**WORK REQUIRED:** The lines to find are those in the entries that hold the word "control"; copy every one of them.

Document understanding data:
-------

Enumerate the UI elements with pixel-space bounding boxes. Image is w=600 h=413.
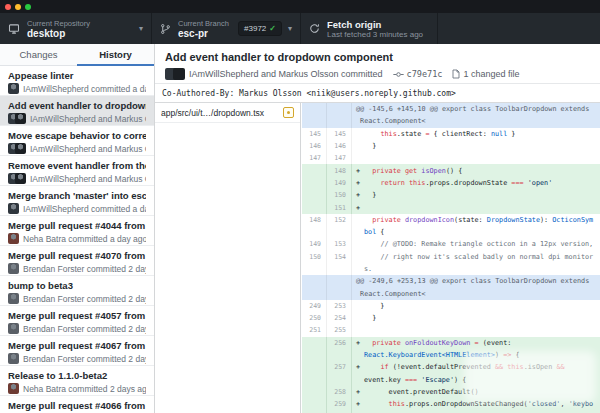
diff-hunk-header[interactable]: @@ -249,6 +253,13 @@ export class Toolba… bbox=[302, 275, 600, 287]
commit-item-meta: Brendan Forster committed 2 days ago bbox=[8, 263, 146, 274]
commit-list-item[interactable]: Appease linterIAmWillShepherd committed … bbox=[0, 66, 154, 96]
diff-line-content: if (!event.defaultPrevented && this.isOp… bbox=[364, 363, 600, 371]
diff-context-line[interactable]: 250254 } bbox=[302, 312, 600, 324]
diff-line-marker: + bbox=[352, 191, 364, 199]
fetch-origin-button[interactable]: Fetch origin Last fetched 3 minutes ago bbox=[301, 13, 438, 44]
commit-item-authors: IAmWillShepherd committed a day ago bbox=[23, 84, 146, 94]
new-line-number: 146 bbox=[327, 140, 352, 152]
commit-item-meta: IAmWillShepherd and Markus Olsson… bbox=[8, 143, 146, 154]
diff-context-line[interactable]: 146146 } bbox=[302, 140, 600, 152]
diff-added-line[interactable]: React.KeyboardEvent<HTMLElement>) => { bbox=[302, 349, 600, 361]
diff-line-marker: + bbox=[352, 167, 364, 175]
old-line-number bbox=[302, 164, 327, 176]
diff-line-content: React.Component< bbox=[352, 290, 600, 298]
diff-context-line[interactable]: 251255 bbox=[302, 324, 600, 336]
commit-list-item[interactable]: Merge pull request #4067 from desk…Brend… bbox=[0, 336, 154, 366]
diff-added-line[interactable]: 148+ private get isOpen() { bbox=[302, 164, 600, 176]
minimize-window-button[interactable] bbox=[15, 4, 21, 10]
current-branch-button[interactable]: Current Branch esc-pr #3972 ✓ ▾ bbox=[152, 13, 301, 44]
old-line-number bbox=[302, 374, 327, 386]
diff-context-line[interactable]: bol { bbox=[302, 226, 600, 238]
commit-item-title: Merge pull request #4044 from des… bbox=[8, 220, 146, 231]
commit-item-title: bump to beta3 bbox=[8, 280, 146, 291]
commit-list-item[interactable]: Merge pull request #4070 from desk…Brend… bbox=[0, 246, 154, 276]
diff-line-content: @@ -145,6 +145,10 @@ export class Toolba… bbox=[352, 105, 600, 113]
diff-line-content: } bbox=[364, 142, 600, 150]
fetch-origin-label: Fetch origin bbox=[327, 19, 429, 30]
avatar bbox=[15, 113, 26, 124]
new-line-number: 258 bbox=[327, 386, 352, 398]
sync-icon bbox=[309, 23, 320, 34]
new-line-number: 151 bbox=[327, 201, 352, 213]
diff-context-line[interactable]: 149153 // @TODO: Remake triangle octicon… bbox=[302, 238, 600, 250]
file-path: app/src/ui/t…/dropdown.tsx bbox=[161, 108, 279, 118]
commit-item-authors: Brendan Forster committed 2 days ago bbox=[23, 264, 146, 274]
diff-added-line[interactable]: 257+ if (!event.defaultPrevented && this… bbox=[302, 361, 600, 373]
diff-context-line[interactable]: 145145 this.state = { clientRect: null } bbox=[302, 128, 600, 140]
new-line-number bbox=[327, 115, 352, 127]
old-line-number bbox=[302, 201, 327, 213]
diff-context-line[interactable]: s. bbox=[302, 263, 600, 275]
file-list-item[interactable]: app/src/ui/t…/dropdown.tsx bbox=[155, 103, 300, 123]
pr-status-badge[interactable]: #3972 ✓ bbox=[238, 21, 282, 36]
commit-item-authors: Brendan Forster committed 2 days ago bbox=[23, 294, 146, 304]
changed-files-list: app/src/ui/t…/dropdown.tsx bbox=[155, 103, 301, 413]
avatar bbox=[173, 68, 185, 80]
commit-list-item[interactable]: Move escape behavior to correct co…IAmWi… bbox=[0, 126, 154, 156]
old-line-number: 149 bbox=[302, 238, 327, 250]
diff-added-line[interactable]: 256+ private onFoldoutKeyDown = (event: bbox=[302, 337, 600, 349]
diff-added-line[interactable]: 149+ return this.props.dropdownState ===… bbox=[302, 177, 600, 189]
commit-sha[interactable]: c79e71c bbox=[407, 69, 443, 79]
commit-list-item[interactable]: Release to 1.1.0-beta2Neha Batra committ… bbox=[0, 366, 154, 396]
diff-context-line[interactable]: 148152 private dropdownIcon(state: Dropd… bbox=[302, 214, 600, 226]
diff-added-line[interactable]: event.key === 'Escape') { bbox=[302, 374, 600, 386]
commit-title: Add event handler to dropdown component bbox=[165, 51, 590, 63]
history-commit-list: Appease linterIAmWillShepherd committed … bbox=[0, 66, 155, 413]
diff-added-line[interactable]: 151+ bbox=[302, 201, 600, 213]
commit-list-item[interactable]: Merge pull request #4044 from des…Neha B… bbox=[0, 216, 154, 246]
commit-list-item[interactable]: Merge pull request #4057 from desk…Brend… bbox=[0, 306, 154, 336]
current-branch-value: esc-pr bbox=[178, 28, 232, 39]
diff-line-content: private dropdownIcon(state: DropdownStat… bbox=[364, 216, 600, 224]
diff-hunk-header[interactable]: React.Component< bbox=[302, 287, 600, 299]
old-line-number bbox=[302, 337, 327, 349]
diff-view[interactable]: @@ -145,6 +145,10 @@ export class Toolba… bbox=[302, 103, 600, 413]
new-line-number: 150 bbox=[327, 189, 352, 201]
current-repository-button[interactable]: Current Repository desktop ▾ bbox=[0, 13, 152, 44]
diff-context-line[interactable]: 147147 bbox=[302, 152, 600, 164]
commit-item-meta: IAmWillShepherd committed a day ago bbox=[8, 203, 146, 214]
commit-list-item[interactable]: bump to beta3Brendan Forster committed 2… bbox=[0, 276, 154, 306]
old-line-number bbox=[302, 349, 327, 361]
diff-added-line[interactable]: 259+ this.props.onDropdownStateChanged('… bbox=[302, 398, 600, 410]
diff-hunk-header[interactable]: React.Component< bbox=[302, 115, 600, 127]
diff-context-line[interactable]: 249253 } bbox=[302, 300, 600, 312]
avatar bbox=[8, 383, 19, 394]
changed-files-count: 1 changed file bbox=[463, 69, 519, 79]
diff-line-content: @@ -249,6 +253,13 @@ export class Toolba… bbox=[352, 277, 600, 285]
diff-added-line[interactable]: 258+ event.preventDefault() bbox=[302, 386, 600, 398]
commit-list-item[interactable]: Merge pull request #4066 from des… bbox=[0, 396, 154, 413]
current-branch-label: Current Branch bbox=[178, 19, 232, 28]
old-line-number: 145 bbox=[302, 128, 327, 140]
close-window-button[interactable] bbox=[5, 4, 11, 10]
new-line-number bbox=[327, 275, 352, 287]
commit-list-item[interactable]: Add event handler to dropdown com…IAmWil… bbox=[0, 96, 154, 126]
diff-line-content: event.preventDefault() bbox=[364, 388, 600, 396]
diff-added-line[interactable]: 150+ } bbox=[302, 189, 600, 201]
commit-item-title: Appease linter bbox=[8, 70, 146, 81]
diff-line-content: React.KeyboardEvent<HTMLElement>) => { bbox=[364, 351, 600, 359]
old-line-number: 147 bbox=[302, 152, 327, 164]
avatar bbox=[8, 83, 19, 94]
tab-history[interactable]: History bbox=[77, 44, 154, 65]
old-line-number bbox=[302, 103, 327, 115]
diff-hunk-header[interactable]: @@ -145,6 +145,10 @@ export class Toolba… bbox=[302, 103, 600, 115]
new-line-number: 154 bbox=[327, 251, 352, 263]
tab-changes[interactable]: Changes bbox=[0, 44, 77, 65]
commit-list-item[interactable]: Remove event handler from the bran…IAmWi… bbox=[0, 156, 154, 186]
diff-line-content: this.props.onDropdownStateChanged('close… bbox=[364, 400, 600, 408]
sidebar-tabs: ChangesHistory bbox=[0, 44, 155, 66]
commit-list-item[interactable]: Merge branch 'master' into esc-prIAmWill… bbox=[0, 186, 154, 216]
old-line-number bbox=[302, 263, 327, 275]
zoom-window-button[interactable] bbox=[25, 4, 31, 10]
diff-context-line[interactable]: 150154 // right now it's scaled badly on… bbox=[302, 251, 600, 263]
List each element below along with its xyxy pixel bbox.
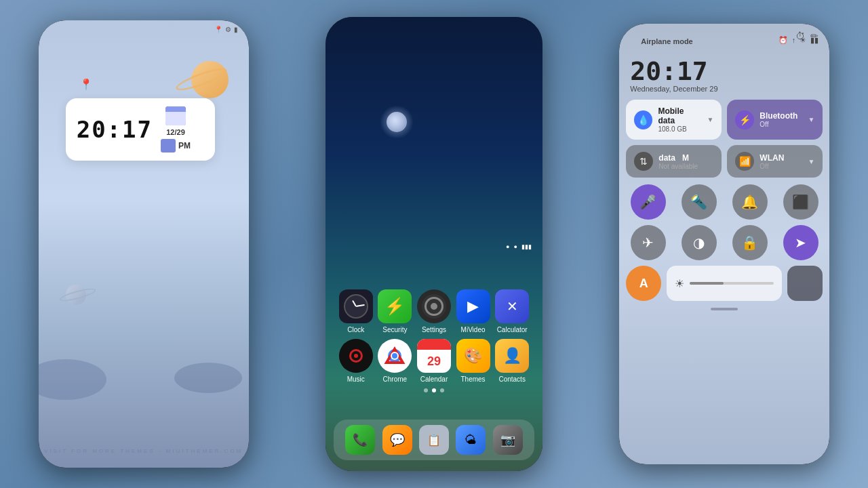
settings-gear-icon bbox=[422, 294, 446, 319]
bluetooth-text: Bluetooth Off bbox=[760, 111, 797, 128]
mobile-data-unit: GB bbox=[677, 125, 686, 133]
wlan-label: WLAN bbox=[760, 153, 784, 163]
app-chrome[interactable]: Chrome bbox=[376, 339, 414, 383]
data-label: data M bbox=[658, 153, 698, 163]
bluetooth-label: Bluetooth bbox=[760, 111, 797, 121]
music-icon-container bbox=[339, 339, 373, 373]
edit-icon[interactable]: ✏ bbox=[810, 30, 818, 41]
app-music[interactable]: Music bbox=[337, 339, 375, 383]
dock-message-icon[interactable]: 💬 bbox=[382, 425, 412, 455]
apps-row-1: Clock ⚡ Security Settings bbox=[336, 289, 532, 333]
app-grid: Clock ⚡ Security Settings bbox=[326, 289, 542, 396]
app-calendar[interactable]: 29 Calendar bbox=[415, 339, 453, 383]
app-label-chrome: Chrome bbox=[383, 375, 408, 383]
mobile-data-text: Mobile data 108.0 GB bbox=[658, 106, 701, 133]
time-widget: 20:17 12/29 PM bbox=[66, 98, 215, 161]
app-clock[interactable]: Clock bbox=[337, 289, 375, 333]
page-dot-3 bbox=[440, 388, 444, 392]
music-inner bbox=[339, 339, 373, 373]
chrome-center2 bbox=[392, 353, 397, 359]
alarm-icon: ⏰ bbox=[778, 36, 788, 45]
bluetooth-tile[interactable]: ⚡ Bluetooth Off ▼ bbox=[727, 100, 823, 140]
dock-phone-icon[interactable]: 📞 bbox=[345, 425, 375, 455]
app-themes[interactable]: 🎨 Themes bbox=[454, 339, 492, 383]
mobile-data-tile[interactable]: 💧 Mobile data 108.0 GB ▼ bbox=[626, 100, 722, 140]
accessibility-label: A bbox=[639, 277, 648, 291]
widget-ampm-row: PM bbox=[161, 139, 191, 152]
bell-button[interactable]: 🔔 bbox=[732, 184, 768, 220]
music-disc bbox=[349, 349, 363, 363]
blob-decoration-right bbox=[174, 363, 242, 393]
cal-body bbox=[165, 112, 186, 125]
widget-date-section: 12/29 PM bbox=[161, 106, 191, 152]
settings-ring bbox=[425, 297, 443, 316]
moon-decoration bbox=[387, 112, 407, 132]
apps-row-2: Music Chrome bbox=[336, 339, 532, 383]
themes-icon-container: 🎨 bbox=[456, 339, 490, 373]
accessibility-button[interactable]: A bbox=[626, 266, 661, 301]
dock-notes-icon[interactable]: 📋 bbox=[419, 425, 449, 455]
dock-weather-icon[interactable]: 🌤 bbox=[456, 425, 486, 455]
mobile-data-num: 108.0 bbox=[658, 125, 675, 133]
wlan-tile[interactable]: 📶 WLAN Off ▼ bbox=[727, 145, 823, 178]
invert-button[interactable]: ◑ bbox=[682, 225, 717, 260]
lock-button[interactable]: 🔒 bbox=[732, 225, 768, 260]
calendar-header bbox=[417, 339, 451, 350]
p2-battery: ▮▮▮ bbox=[521, 243, 532, 250]
control-center-datetime: 20:17 Wednesday, December 29 bbox=[619, 54, 829, 96]
planet-big-decoration bbox=[181, 61, 229, 98]
nfc-button[interactable]: ⬛ bbox=[783, 184, 818, 220]
app-contacts[interactable]: 👤 Contacts bbox=[493, 339, 531, 383]
location-pin: 📍 bbox=[79, 78, 93, 91]
status-icon-battery: ▮ bbox=[234, 26, 238, 468]
mivideo-icon-container: ▶ bbox=[456, 289, 490, 323]
widget-time-display: 20:17 bbox=[77, 116, 153, 143]
flashlight-button[interactable]: 🔦 bbox=[682, 184, 717, 220]
music-disc-center bbox=[354, 354, 358, 358]
bluetooth-icon: ⚡ bbox=[735, 110, 754, 129]
p2-status-dot2: ● bbox=[514, 243, 517, 250]
data-tile[interactable]: ⇅ data M Not available bbox=[626, 145, 722, 178]
bluetooth-chevron: ▼ bbox=[808, 116, 814, 123]
app-label-calculator: Calculator bbox=[497, 326, 528, 333]
security-icon-container: ⚡ bbox=[378, 289, 412, 323]
p2-status-dot1: ● bbox=[506, 243, 509, 250]
app-security[interactable]: ⚡ Security bbox=[376, 289, 414, 333]
phone-control-center: Airplane mode ⏰ ↑ ☀ ▮▮ 20:17 Wednesday, … bbox=[619, 24, 829, 464]
dark-mode-tile[interactable] bbox=[787, 266, 823, 301]
chrome-icon-container bbox=[378, 339, 412, 373]
calendar-date-num: 29 bbox=[427, 354, 441, 369]
dock-camera-icon[interactable]: 📷 bbox=[493, 425, 523, 455]
clock-face bbox=[344, 294, 368, 319]
page-indicator bbox=[336, 388, 532, 392]
control-buttons-row2: ✈ ◑ 🔒 ➤ bbox=[619, 220, 829, 260]
lockscreen-screen: 📍 ⚙ ▮ 📍 20:17 12/29 bbox=[39, 20, 249, 468]
control-buttons-row1: 🎤 🔦 🔔 ⬛ bbox=[619, 178, 829, 220]
edit-icons-top: ⏱ ✏ bbox=[795, 30, 818, 41]
brightness-control[interactable]: ☀ bbox=[667, 266, 782, 301]
app-calculator[interactable]: ✕ Calculator bbox=[493, 289, 531, 333]
mic-button[interactable]: 🎤 bbox=[631, 184, 666, 220]
airplane-mode-label: Airplane mode bbox=[630, 30, 703, 49]
app-settings[interactable]: Settings bbox=[415, 289, 453, 333]
data-text: data M Not available bbox=[658, 153, 698, 170]
app-label-mivideo: MiVideo bbox=[461, 326, 486, 333]
phone-homescreen: ● ● ▮▮▮ 20:17 Wednesday 29/12/21 bbox=[326, 17, 542, 471]
wlan-chevron: ▼ bbox=[808, 158, 814, 165]
phone-lockscreen: 📍 ⚙ ▮ 📍 20:17 12/29 bbox=[39, 20, 249, 468]
location-button[interactable]: ➤ bbox=[783, 225, 818, 260]
home-indicator bbox=[711, 308, 738, 310]
planet-small-decoration bbox=[59, 285, 93, 305]
data-icon: ⇅ bbox=[634, 152, 653, 171]
control-tiles-grid: 💧 Mobile data 108.0 GB ▼ ⚡ Bluetooth bbox=[619, 96, 829, 178]
homescreen-screen: ● ● ▮▮▮ 20:17 Wednesday 29/12/21 bbox=[326, 17, 542, 471]
page-dot-1 bbox=[424, 388, 428, 392]
airplane-button[interactable]: ✈ bbox=[631, 225, 666, 260]
mobile-data-icon: 💧 bbox=[634, 110, 652, 129]
app-mivideo[interactable]: ▶ MiVideo bbox=[454, 289, 492, 333]
status-bar-phone2: ● ● ▮▮▮ bbox=[326, 17, 542, 471]
settings-icon-container bbox=[417, 289, 451, 323]
chrome-svg-icon bbox=[382, 344, 407, 368]
timer-icon[interactable]: ⏱ bbox=[795, 30, 805, 41]
wlan-text: WLAN Off bbox=[760, 153, 784, 170]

-------

**RESULT OF THIS TASK:**
control-center-datetime: 20:17 Wednesday, December 29 bbox=[619, 54, 829, 96]
phone-control-center: Airplane mode ⏰ ↑ ☀ ▮▮ 20:17 Wednesday, … bbox=[619, 24, 829, 464]
control-buttons-row2: ✈ ◑ 🔒 ➤ bbox=[619, 220, 829, 260]
control-buttons-row1: 🎤 🔦 🔔 ⬛ bbox=[619, 178, 829, 220]
brightness-control[interactable]: ☀ bbox=[667, 266, 782, 301]
control-tiles-grid: 💧 Mobile data 108.0 GB ▼ ⚡ Bluetooth bbox=[619, 96, 829, 178]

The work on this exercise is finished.